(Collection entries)
■ ■ ■ ■ ■ ■ ■

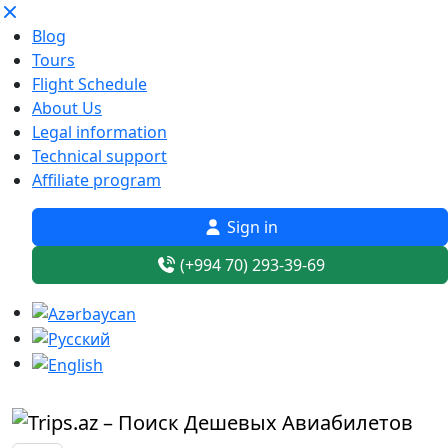
Blog
Tours
Flight Schedule
About Us
Legal information
Technical support
Affiliate program
Sign in
(+994 70) 293-39-69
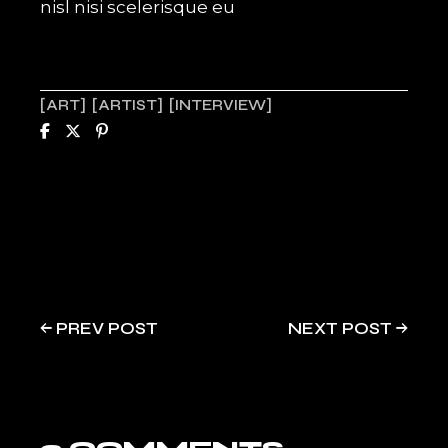
nisl nisi scelerisque eu
ART
ARTIST
INTERVIEW
PREV POST
NEXT POST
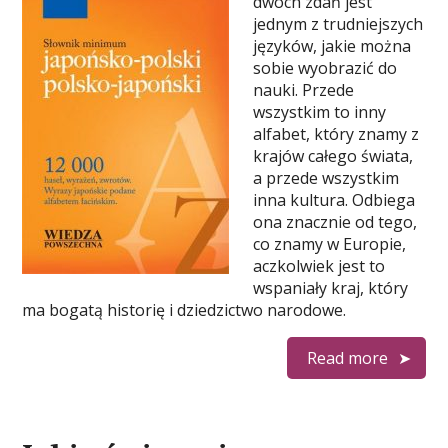
dwóch zdań jest
jednym z trudniejszych
języków, jakie można
sobie wyobrazić do
nauki. Przede
wszystkim to inny
alfabet, który znamy z
krajów całego świata,
a przede wszystkim
inna kultura. Odbiega
ona znacznie od tego,
co znamy w Europie,
aczkolwiek jest to
wspaniały kraj, który
ma bogatą historię i dziedzictwo narodowe.
Read more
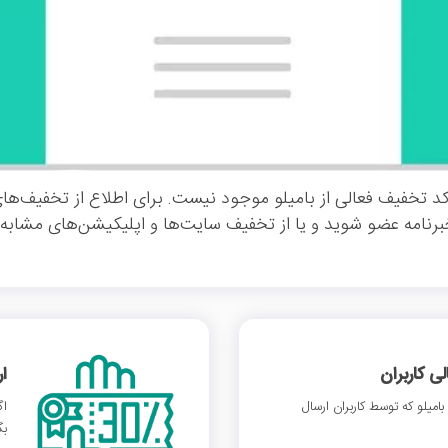
د تخفیف فعالی از بامیلو موجود نیست. برای اطلاع از تخفیف‌های
خبرنامه عضو شوید و یا از تخفیف سایت‌ها و اپلیکیشن‌های مشابه ا
 کاربران
ا
میلو که توسط کاربران ارسال
اگ
بگ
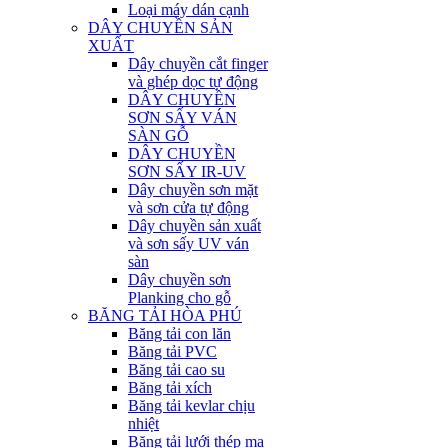
Loại máy dán cạnh
DÂY CHUYỀN SẢN
XUẤT
Dây chuyền cắt finger
và ghép dọc tự động
DÂY CHUYỀN
SƠN SẤY VÁN
SÀN GỖ
DÂY CHUYỀN
SƠN SẤY IR-UV
Dây chuyền sơn mặt
và sơn cửa tự động
Dây chuyền sản xuất
và sơn sấy UV ván
sàn
Dây chuyền sơn
Planking cho gỗ
BĂNG TẢI HÒA PHÚ
Băng tải con lăn
Băng tải PVC
Băng tải cao su
Băng tải xích
Băng tải kevlar chịu
nhiệt
Băng tải lưới thép mạ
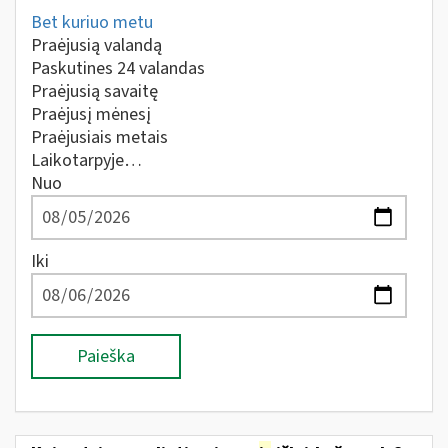
Bet kuriuo metu
Praėjusią valandą
Paskutines 24 valandas
Praėjusią savaitę
Praėjusį mėnesį
Praėjusiais metais
Laikotarpyje…
Nuo
Iki
Paieška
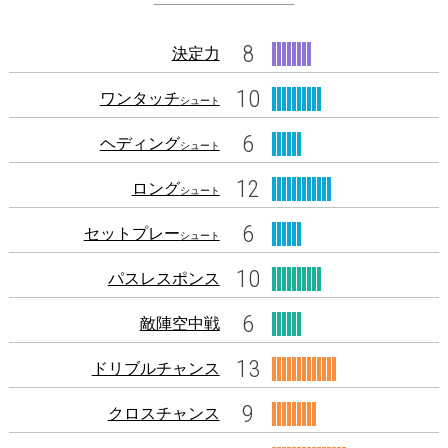
8
決定力
10
ワンタッチ
シュート
6
ヘディング
シュート
12
ロング
シュート
6
セットプレー
シュート
10
パスレスポンス
6
敵陣空中戦
13
ドリブルチャンス
9
クロスチャンス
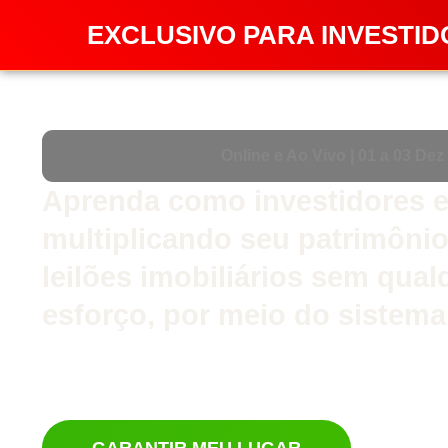
EXCLUSIVO PARA INVESTID
Online e Ao Vivo
| 01 a 03 Dez
Aprenda como investidores 
multiplicando seu patrimôni
leilões imobiliários sem qual
esforço, por meio do sistema
Participe do evento online ao vivo comigo e descubra
co
oportunidades exclusivas de leilões de imóveis de al
retornos de 30% e operação 100% gerenciada.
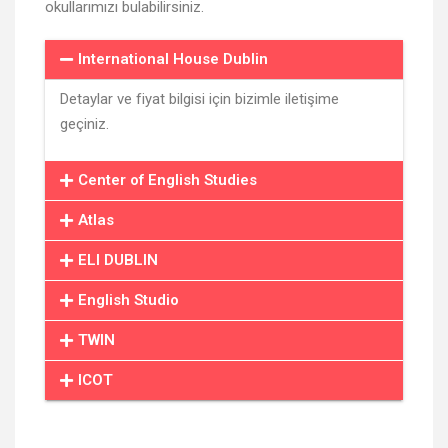
okullarımızı bulabilirsiniz.
International House Dublin
Detaylar ve fiyat bilgisi için bizimle iletişime
geçiniz.
Center of English Studies
Atlas
ELI DUBLIN
English Studio
TWIN
ICOT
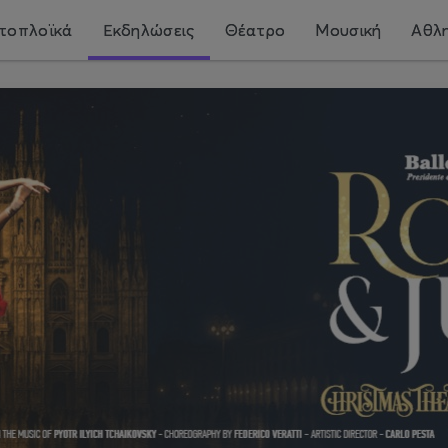
τοπλοϊκά
Εκδηλώσεις
Θέατρο
Μουσική
Αθλη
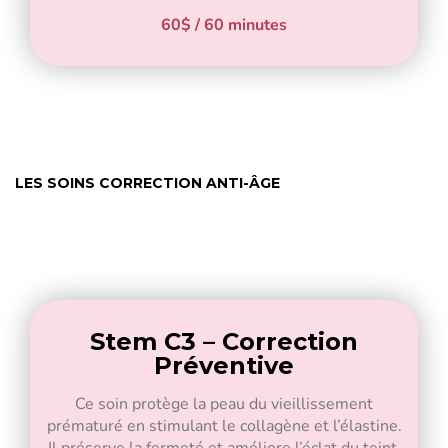
60$ / 60 minutes
LES SOINS CORRECTION ANTI-ÂGE
Stem C3 – Correction
Préventive
Ce soin protège la peau du vieillissement
prématuré en stimulant le collagène et l’élastine.
Il préserve la fermeté et améliore l’éclat du teint.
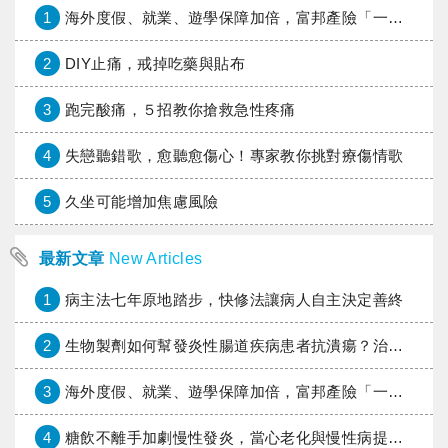
1
海外度假、就業、遊學保障加倍，富邦產險「一期逐夢」專案加碼遠距醫療與緊急救援
2
DIY止痛，戒掉吃藥與貼布
3
跑完酸痛，５招教你搶救急性疼痛
4
失戀聽錯歌，愈聽愈傷心！專家教你挑對療傷情歌
5
久坐可能增加焦慮風險
最新文章
New Articles
1
病主法七年原地踏步，快修法讓病人自主決定善終
2
生物製劑如何幫發炎性腸道疾病患者抗潰瘍？治療進展與健保給付困境一次看
3
海外度假、就業、遊學保障加倍，富邦產險「一期逐夢」專案加碼遠距醫療與緊急救援
4
糖飲不離手加劇慢性發炎，當心老化與慢性病提早報到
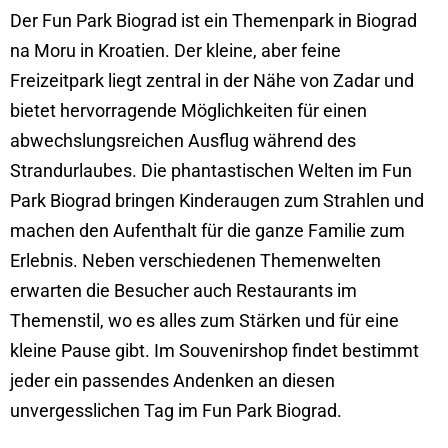
Der Fun Park Biograd ist ein Themenpark in Biograd
na Moru in Kroatien. Der kleine, aber feine
Freizeitpark liegt zentral in der Nähe von Zadar und
bietet hervorragende Möglichkeiten für einen
abwechslungsreichen Ausflug während des
Strandurlaubes. Die phantastischen Welten im Fun
Park Biograd bringen Kinderaugen zum Strahlen und
machen den Aufenthalt für die ganze Familie zum
Erlebnis. Neben verschiedenen Themenwelten
erwarten die Besucher auch Restaurants im
Themenstil, wo es alles zum Stärken und für eine
kleine Pause gibt. Im Souvenirshop findet bestimmt
jeder ein passendes Andenken an diesen
unvergesslichen Tag im Fun Park Biograd.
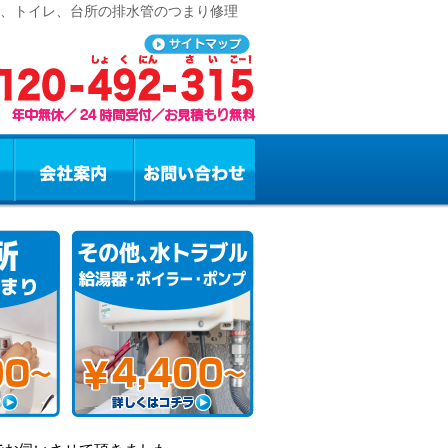
呂、トイレ、台所の排水管のつまり修理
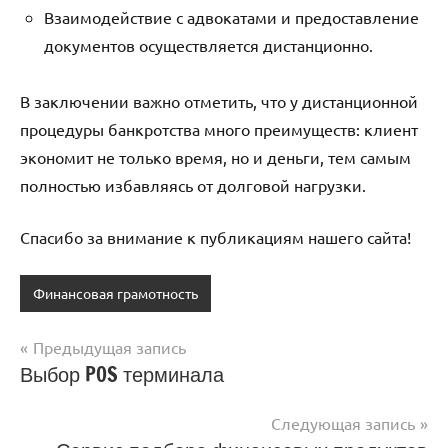
Взаимодействие с адвокатами и предоставление
документов осуществляется дистанционно.
В заключении важно отметить, что у дистанционной
процедуры банкротства много преимуществ: клиент
экономит не только время, но и деньги, тем самым
полностью избавляясь от долговой нагрузки.
Спасибо за внимание к публикациям нашего сайта!
Финансовая грамотность
Предыдущая запись
Навигация
Выбор POS терминала
по
Следующая запись
записям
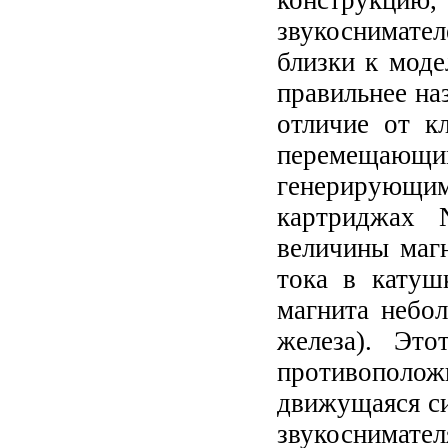
конструкцию
звукоснимате
близки к мод
правильнее на
отличие от к
перемещающ
генерирующ
картриджах 
величины маг
тока в катуш
магнита небол
железа). Это
противопол
движущаяся си
звукоснимател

■ ■ ■ ■ ■ ■ ■

Leaving out the pictures, repeat all of the entries exactly.

Solution to this problem:
Blog
Tours
Flight Schedule
About Us
Legal information
Technical support
Affiliate program
Sign in
(+994 70) 293-39-69
nisl nisi scelerisque eu
ART
ARTIST
INTERVIEW
PREV POST
NEXT POST
dwóch zdań jest
jednym z trudniejszych
języków, jakie można
sobie wyobrazić do
nauki. Przede
wszystkim to inny
alfabet, który znamy z
krajów całego świata,
a przede wszystkim
inna kultura. Odbiega
ona znacznie od tego,
co znamy w Europie,
aczkolwiek jest to
wspaniały kraj, który
ma bogatą historię i dziedzictwo narodowe.
Read more
د تخفیف فعالی از بامیلو موجود نیست. برای اطلاع از تخفیف‌های
خبرنامه عضو شوید و یا از تخفیف سایت‌ها و اپلیکیشن‌های مشابه ا
 کاربران
ا
میلو که توسط کاربران ارسال
اگ
بگ
Loại máy dán cạnh
DÂY CHUYỀN SẢN
XUẤT
Dây chuyền cắt finger
và ghép dọc tự động
DÂY CHUYỀN
SƠN SẤY VÁN
SÀN GỖ
DÂY CHUYỀN
SƠN SẤY IR-UV
Dây chuyền sơn mặt
và sơn cửa tự động
Dây chuyền sản xuất
và sơn sấy UV ván
sàn
Dây chuyền sơn
Planking cho gỗ
BĂNG TẢI HÒA PHÚ
Băng tải con lăn
Băng tải PVC
Băng tải cao su
Băng tải xích
Băng tải kevlar chịu
nhiệt
Băng tải lưới thép mạ
Bet kuriuo metu
Praėjusią valandą
Paskutines 24 valandas
Praėjusią savaitę
Praėjusį mėnesį
Praėjusiais metais
Laikotarpyje…
Nuo
Iki
Paieška
8
決定力
10
ワンタッチ
シュート
6
ヘディング
シュート
12
ロング
シュート
6
セットプレー
シュート
10
パスレスポンス
6
敵陣空中戦
13
ドリブルチャンス
9
クロスチャンス
EXCLUSIVO PARA INVESTID
Online e Ao Vivo
| 01 a 03 Dez
Aprenda como investidores 
multiplicando seu patrimôni
leilões imobiliários sem qual
esforço, por meio do sistema
Participe do evento online ao vivo comigo e descubra
co
oportunidades exclusivas de leilões de imóveis de al
retornos de 30% e operação 100% gerenciada.
okullarımızı bulabilirsiniz.
International House Dublin
Detaylar ve fiyat bilgisi için bizimle iletişime
geçiniz.
Center of English Studies
Atlas
ELI DUBLIN
English Studio
TWIN
ICOT
τοπλοϊκά
Εκδηλώσεις
Θέατρο
Μουσική
Αθλη
60$ / 60 minutes
LES SOINS CORRECTION ANTI-ÂGE
Stem C3 – Correction
Préventive
Ce soin protège la peau du vieillissement
prématuré en stimulant le collagène et l’élastine.
Il préserve la fermeté et améliore l’éclat du teint.
1
海外度假、就業、遊學保障加倍，富邦產險「一期逐夢」專案加碼遠距醫療與緊急救援
2
DIY止痛，戒掉吃藥與貼布
3
跑完酸痛，５招教你搶救急性疼痛
4
失戀聽錯歌，愈聽愈傷心！專家教你挑對療傷情歌
5
久坐可能增加焦慮風險
最新文章
New Articles
1
病主法七年原地踏步，快修法讓病人自主決定善終
2
生物製劑如何幫發炎性腸道疾病患者抗潰瘍？治療進展與健保給付困境一次看
3
海外度假、就業、遊學保障加倍，富邦產險「一期逐夢」專案加碼遠距醫療與緊急救援
4
糖飲不離手加劇慢性發炎，當心老化與慢性病提早報到
Der Fun Park Biograd ist ein Themenpark in Biograd
na Moru in Kroatien. Der kleine, aber feine
Freizeitpark liegt zentral in der Nähe von Zadar und
bietet hervorragende Möglichkeiten für einen
abwechslungsreichen Ausflug während des
Strandurlaubes. Die phantastischen Welten im Fun
Park Biograd bringen Kinderaugen zum Strahlen und
machen den Aufenthalt für die ganze Familie zum
Erlebnis. Neben verschiedenen Themenwelten
erwarten die Besucher auch Restaurants im
Themenstil, wo es alles zum Stärken und für eine
kleine Pause gibt. Im Souvenirshop findet bestimmt
jeder ein passendes Andenken an diesen
unvergesslichen Tag im Fun Park Biograd.
呂、トイレ、台所の排水管のつまり修理
Взаимодействие с адвокатами и предоставление
документов осуществляется дистанционно.
В заключении важно отметить, что у дистанционной
процедуры банкротства много преимуществ: клиент
экономит не только время, но и деньги, тем самым
полностью избавляясь от долговой нагрузки.
Спасибо за внимание к публикациям нашего сайта!
Финансовая грамотность
Предыдущая запись
Навигация
Выбор POS терминала
по
Следующая запись
записям
конструкцию
звукоснимате
близки к мод
правильнее на
отличие от к
перемещающ
генерирующ
картриджах 
величины маг
тока в катуш
магнита небол
железа). Это
противопол
движущаяся си
звукоснимател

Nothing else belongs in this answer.